Start of Records shown

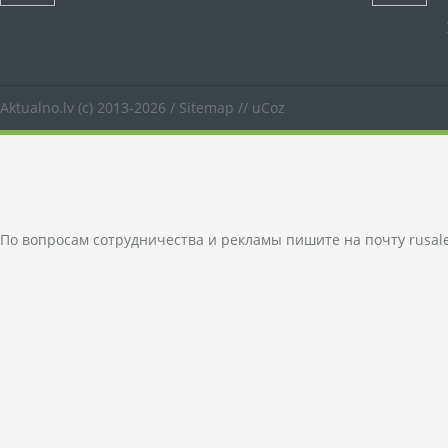
Aktualno.lv
(c) 2013-2026 /
Sitemap
//
uCoz
По вопросам сотрудничества и рекламы пишите на почту
rusal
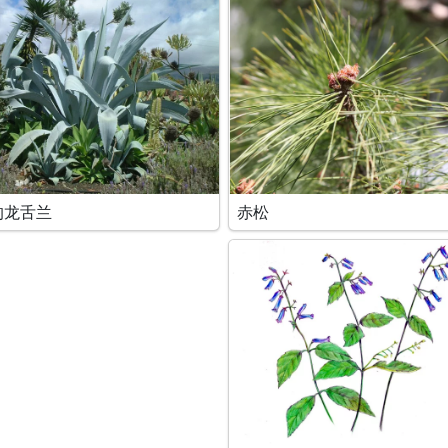
的龙舌兰
赤松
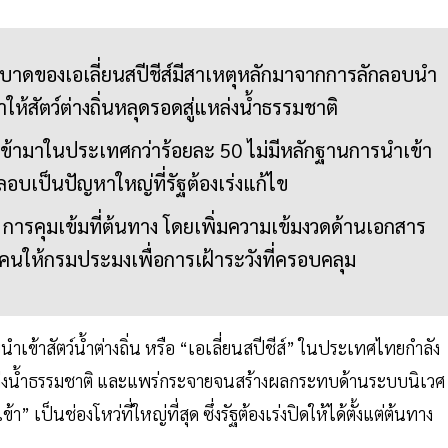
ระบาดของเอเลี่ยนสปีชีส์มีสาเหตุหลักมาจากการลักลอบนำ
ทำให้สัตว์ต่างถิ่นหลุดรอดสู่แหล่งน้ำธรรมชาติ
นที่เข้ามาในประเทศกว่าร้อยละ 50 ไม่มีหลักฐานการนำเข้า
ักลอบเป็นปัญหาใหญ่ที่รัฐต้องเร่งแก้ไข
การคุมเข้มที่ต้นทาง โดยเพิ่มความเข้มงวดด้านเอกสาร
งคนให้กรมประมงเพื่อการเฝ้าระวังที่ครอบคลุม
ข้าสัตว์น้ำต่างถิ่น หรือ “เอเลี่ยนสปีชีส์” ในประเทศไทยกำลัง
หล่งน้ำธรรมชาติ และแพร่กระจายจนสร้างผลกระทบด้านระบบนิเวศ
 เป็นช่องโหว่ที่ใหญ่ที่สุด ซึ่งรัฐต้องเร่งปิดให้ได้ตั้งแต่ต้นทาง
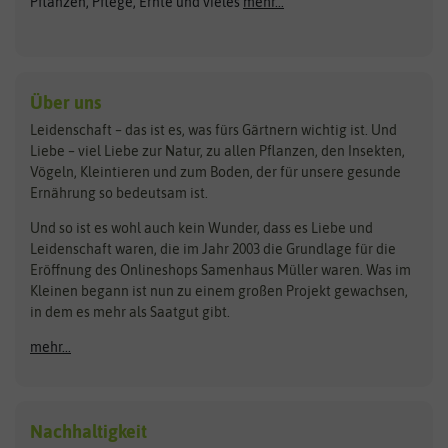
Pflanzen, Pflege, Ernte und vieles
mehr...
Gründünger
Keimsprossen
Austrosaat
Culinaris
Kiloware
baza
De Bolster Bio-Samen
Kleintiersaaten
Kräutersamen
Benary
Dobar
Über uns
Loretta-Rasen
Bingenheimer Saatgut
Dürr-Samen
Leidenschaft – das ist es, was fürs Gärtnern wichtig ist. Und
Obstsamen
Liebe – viel Liebe zur Natur, zu allen Pflanzen, den Insekten,
Pilzbrut
BioBalu
elho
Vögeln, Kleintieren und zum Boden, der für unsere gesunde
Rasensamen
Ernährung so bedeutsam ist.
Bionana
Eschenfelder
Steckzwiebeln
Zimmer & Kübelpflanzen
Und so ist es wohl auch kein Wunder, dass es Liebe und
BIOWOL
Feldsaaten Freudenberger
Kataloge
Leidenschaft waren, die im Jahr 2003 die Grundlage für die
Blumicorn
Fertil
Schnäppchen
Eröffnung des Onlineshops Samenhaus Müller waren. Was im
Kleinen begann ist nun zu einem großen Projekt gewachsen,
Bûten Birds
Flora Elite
Anzucht & Gartenzubehör
in dem es mehr als Saatgut gibt.
Bûten Home
Flora Elite Blumenzwiebeln
mehr...
Anzuchtschalen
Buzzy Seeds
Flora Fantastica
Anzuchttöpfe
Buzzy Gifts
Florex
Folien, Vliese und Netze
Growblocks, Erde & Dünger
Carl Pabst
Nachhaltigkeit
Heizmatte & Heizkabel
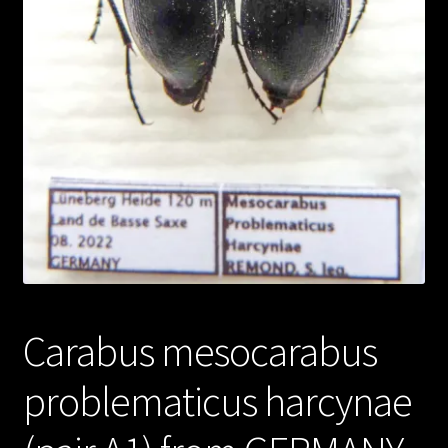
Carabus mesocarabus
problematicus harcynae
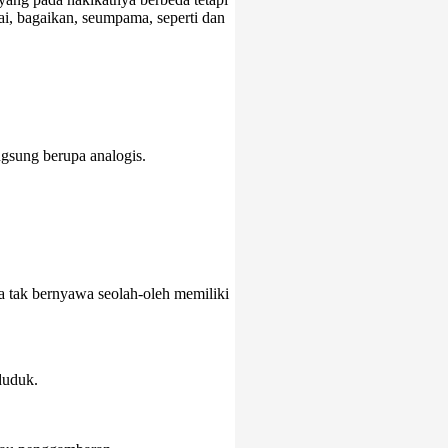
i, bagaikan, seumpama, seperti dan
gsung berupa analogis.
 tak bernyawa seolah-oleh memiliki
duduk.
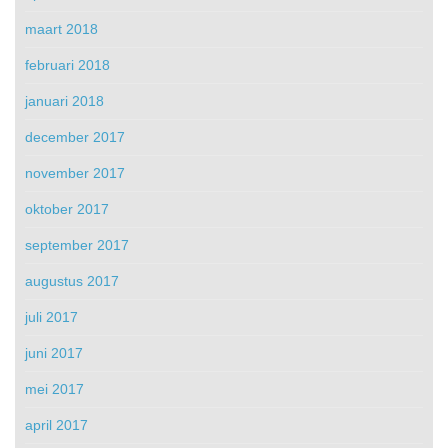
maart 2018
februari 2018
januari 2018
december 2017
november 2017
oktober 2017
september 2017
augustus 2017
juli 2017
juni 2017
mei 2017
april 2017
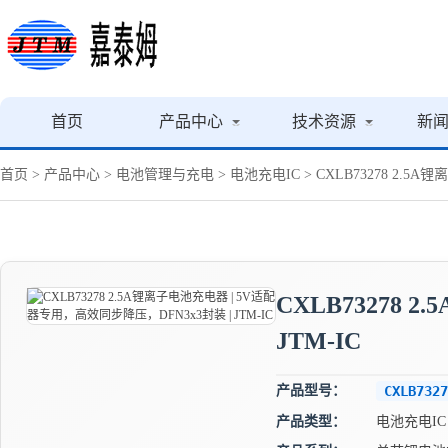
首页
产品中心
技术资源
新
首页
>
产品中心
>
电池管理与充电
>
电池充电IC
> CXLB73278 2.5
CXLB73278
JTM-IC
产品型号：
CXLB7327
产品类型：
电池充电IC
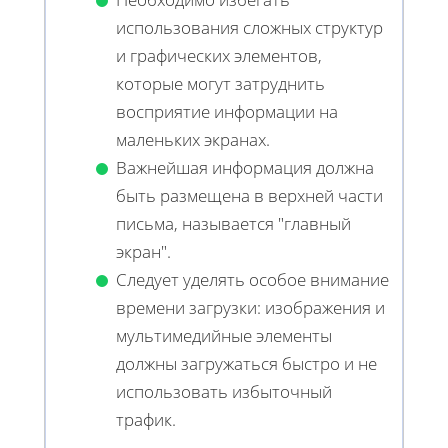
использования сложных структур
и графических элементов,
которые могут затруднить
восприятие информации на
маленьких экранах.
Важнейшая информация должна
быть размещена в верхней части
письма, называется "главный
экран".
Следует уделять особое внимание
времени загрузки: изображения и
мультимедийные элементы
должны загружаться быстро и не
использовать избыточный
трафик.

End of Records shown

Assigned task -> A verbatim copy of the data, free of pictures, is the expected answer.

Completed exercise ->
Aktualno.lv
(c) 2013-2026 /
Sitemap
//
uCoz
По вопросам сотрудничества и рекламы пишите на почту
rusal
的龙舌兰
赤松
ระบาดของเอเลี่ยนสปีชีส์มีสาเหตุหลักมาจากการลักลอบนำ
ทำให้สัตว์ต่างถิ่นหลุดรอดสู่แหล่งน้ำธรรมชาติ
นที่เข้ามาในประเทศกว่าร้อยละ 50 ไม่มีหลักฐานการนำเข้า
ักลอบเป็นปัญหาใหญ่ที่รัฐต้องเร่งแก้ไข
การคุมเข้มที่ต้นทาง โดยเพิ่มความเข้มงวดด้านเอกสาร
งคนให้กรมประมงเพื่อการเฝ้าระวังที่ครอบคลุม
ข้าสัตว์น้ำต่างถิ่น หรือ “เอเลี่ยนสปีชีส์” ในประเทศไทยกำลัง
หล่งน้ำธรรมชาติ และแพร่กระจายจนสร้างผลกระทบด้านระบบนิเวศ
 เป็นช่องโหว่ที่ใหญ่ที่สุด ซึ่งรัฐต้องเร่งปิดให้ได้ตั้งแต่ต้นทาง
Pflanzen, Pflege, Ernte und vieles
mehr...
Gründünger
Keimsprossen
Austrosaat
Culinaris
Kiloware
baza
De Bolster Bio-Samen
Kleintiersaaten
Kräutersamen
Benary
Dobar
Über uns
Loretta-Rasen
Bingenheimer Saatgut
Dürr-Samen
Leidenschaft – das ist es, was fürs Gärtnern wichtig ist. Und
Obstsamen
Liebe – viel Liebe zur Natur, zu allen Pflanzen, den Insekten,
Pilzbrut
BioBalu
elho
Vögeln, Kleintieren und zum Boden, der für unsere gesunde
Rasensamen
Ernährung so bedeutsam ist.
Bionana
Eschenfelder
Steckzwiebeln
Zimmer & Kübelpflanzen
Und so ist es wohl auch kein Wunder, dass es Liebe und
BIOWOL
Feldsaaten Freudenberger
Kataloge
Leidenschaft waren, die im Jahr 2003 die Grundlage für die
Blumicorn
Fertil
Schnäppchen
Eröffnung des Onlineshops Samenhaus Müller waren. Was im
Kleinen begann ist nun zu einem großen Projekt gewachsen,
Bûten Birds
Flora Elite
Anzucht & Gartenzubehör
in dem es mehr als Saatgut gibt.
Bûten Home
Flora Elite Blumenzwiebeln
mehr...
Anzuchtschalen
Buzzy Seeds
Flora Fantastica
Anzuchttöpfe
Buzzy Gifts
Florex
Folien, Vliese und Netze
Growblocks, Erde & Dünger
Carl Pabst
Nachhaltigkeit
Heizmatte & Heizkabel
Carabus mesocarabus
problematicus harcynae
i, bagaikan, seumpama, seperti dan
gsung berupa analogis.
 tak bernyawa seolah-oleh memiliki
duduk.
maart 2018
februari 2018
januari 2018
december 2017
november 2017
oktober 2017
september 2017
augustus 2017
juli 2017
juni 2017
mei 2017
april 2017
首页
产品中心
技术资源
新
首页
>
产品中心
>
电池管理与充电
>
电池充电IC
> CXLB73278 2.5
CXLB73278
JTM-IC
产品型号：
CXLB7327
产品类型：
电池充电IC
использования сложных структур
и графических элементов,
которые могут затруднить
восприятие информации на
маленьких экранах.
Важнейшая информация должна
быть размещена в верхней части
письма, называется "главный
экран".
Следует уделять особое внимание
времени загрузки: изображения и
мультимедийные элементы
должны загружаться быстро и не
использовать избыточный
трафик.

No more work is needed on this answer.